Aside from parsing the function file, is there a way to get the names of the input and output arguments to a function in matlab?
For example, given the following function file:
divide.m
function [value, remain] = divide(left, right)
value = floor(left / right);
remain = left / right - value;
end
From outside the function, I want to get an array of output arguments, here: ['value', 'remain'], and similarly for the input arguments: ['left', 'right'].
Is there an easy way to do this in matlab? Matlab usually seems to support reflection pretty well.
EDIT Background:
The aim of this is to present the function parameters in a window for the user to enter. I'm writing a kind of signal processing program, and functions to perform operations on these signals are stored in a subfolder. I already have a list and the names of each function from which the user can select, but some functions require additional arguments (e.g. a smooth function might take window size as a parameter).
At the moment, I can add a new function to the subfolder which the program will find, and the user can select it to perform an operation. What I'm missing is for the user to specify the input and output parameters, and here I've hit the hurdle here in that I can't find the names of the functions.
MATLAB offers a way to get information about class metadata (using the meta package), however this is only available for OOP classes not regular functions.
One trick is to write a class definition on the fly, which contain the source of the function you would like to process, and let MATLAB deal with the parsing of the source code (which can be tricky as you'd imagine: function definition line spans multiple lines, comments before the actual definition, etc...)

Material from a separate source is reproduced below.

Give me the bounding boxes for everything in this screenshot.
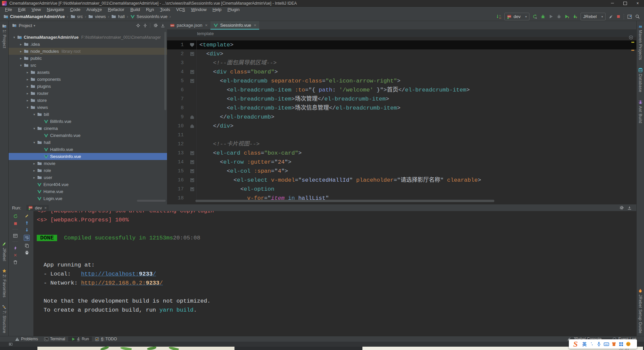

So the temporary file created in your case would look like:
classdef SomeTempClassName
methods
function [value, remain] = divide(left, right)
%# ...
end
end
end
which can be then passed to meta.class.fromName to parse for metadata...
Here is a quick-and-dirty implementation of this hack:
function [inputNames,outputNames] = getArgNames(functionFile)
%# get some random file name
fname = tempname;
[~,fname] = fileparts(fname);
%# read input function content as string
str = fileread(which(functionFile));
%# build a class containing that function source, and write it to file
fid = fopen([fname '.m'], 'w');
fprintf(fid, 'classdef %s; methods;\n %s\n end; end', fname, str);
fclose(fid);
%# terminating function definition with an end statement is not
%# always required, but now becomes required with classdef
missingEndErrMsg = 'An END might be missing, possibly matching CLASSDEF.';
c = checkcode([fname '.m']); %# run mlint code analyzer on file
if ismember(missingEndErrMsg,{c.message})
% append "end" keyword to class file
str = fileread([fname '.m']);
fid = fopen([fname '.m'], 'w');
fprintf(fid, '%s \n end', str);
fclose(fid);
end
%# refresh path to force MATLAB to detect new class
rehash
%# introspection (deal with cases of nested/sub-function)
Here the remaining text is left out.